**Task requirements:** Please transcribe the data exactly, with nothing left out.

##### Exercise data #####

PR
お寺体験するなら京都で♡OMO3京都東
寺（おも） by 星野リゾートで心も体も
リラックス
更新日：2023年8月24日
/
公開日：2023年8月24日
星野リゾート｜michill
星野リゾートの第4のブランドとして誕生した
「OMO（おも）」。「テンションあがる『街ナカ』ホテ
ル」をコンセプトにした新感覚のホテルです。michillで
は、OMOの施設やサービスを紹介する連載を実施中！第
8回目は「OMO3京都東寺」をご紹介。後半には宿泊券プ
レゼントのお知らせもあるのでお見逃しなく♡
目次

#####

**Result of this task:**
PR
お寺体験するなら京都で♡OMO3京都東
寺（おも） by 星野リゾートで心も体も
リラックス
更新日：2023年8月24日
/
公開日：2023年8月24日
星野リゾート｜michill
星野リゾートの第4のブランドとして誕生した
「OMO（おも）」。「テンションあがる『街ナカ』ホテ
ル」をコンセプトにした新感覚のホテルです。michillで
は、OMOの施設やサービスを紹介する連載を実施中！第
8回目は「OMO3京都東寺」をご紹介。後半には宿泊券プ
レゼントのお知らせもあるのでお見逃しなく♡
目次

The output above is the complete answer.